**What needs to be done:** Would you transcribe the records below from the line with "Bilan du test" to the line with "29. siječnja 2013.", ends included, exactly and with nothing more, leaving the pictures out?

- - -

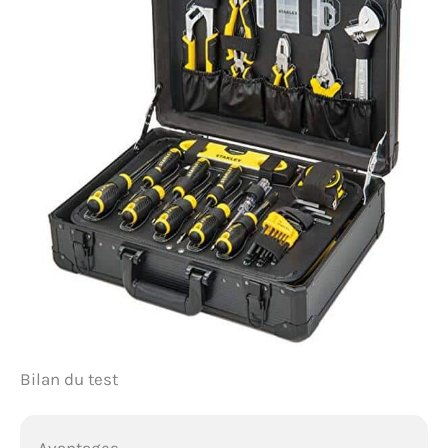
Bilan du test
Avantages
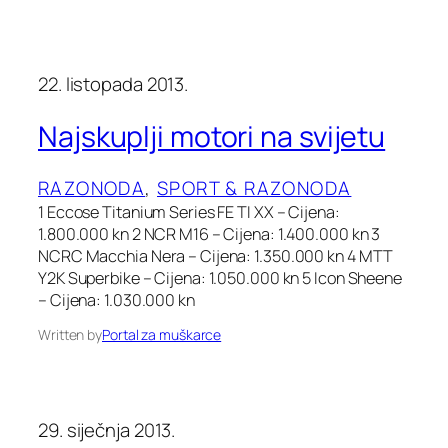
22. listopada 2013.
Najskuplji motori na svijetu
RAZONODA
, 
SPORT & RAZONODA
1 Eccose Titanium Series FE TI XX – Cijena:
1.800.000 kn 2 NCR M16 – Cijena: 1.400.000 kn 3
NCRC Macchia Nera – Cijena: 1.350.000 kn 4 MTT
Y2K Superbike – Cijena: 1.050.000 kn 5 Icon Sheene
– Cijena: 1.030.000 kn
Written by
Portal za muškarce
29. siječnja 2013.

- - -

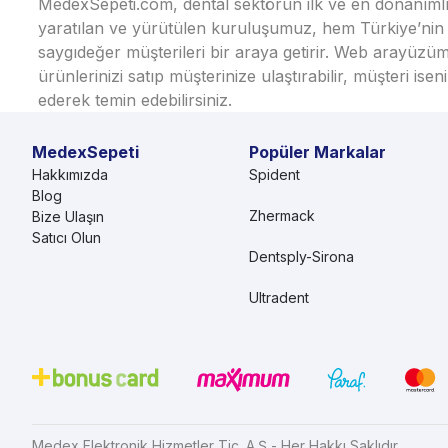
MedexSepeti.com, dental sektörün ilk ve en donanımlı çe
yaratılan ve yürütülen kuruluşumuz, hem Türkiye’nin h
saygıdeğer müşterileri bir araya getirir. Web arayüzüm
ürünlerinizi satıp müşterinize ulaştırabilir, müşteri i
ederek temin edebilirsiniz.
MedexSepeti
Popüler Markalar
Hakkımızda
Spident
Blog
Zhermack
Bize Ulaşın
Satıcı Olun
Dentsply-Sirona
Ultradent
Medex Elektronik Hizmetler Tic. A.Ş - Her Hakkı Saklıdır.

- - -

**Solution to the exercise:**
Bilan du test
Avantages
22. listopada 2013.
Najskuplji motori na svijetu
RAZONODA
, 
SPORT & RAZONODA
1 Eccose Titanium Series FE TI XX – Cijena:
1.800.000 kn 2 NCR M16 – Cijena: 1.400.000 kn 3
NCRC Macchia Nera – Cijena: 1.350.000 kn 4 MTT
Y2K Superbike – Cijena: 1.050.000 kn 5 Icon Sheene
– Cijena: 1.030.000 kn
Written by
Portal za muškarce
29. siječnja 2013.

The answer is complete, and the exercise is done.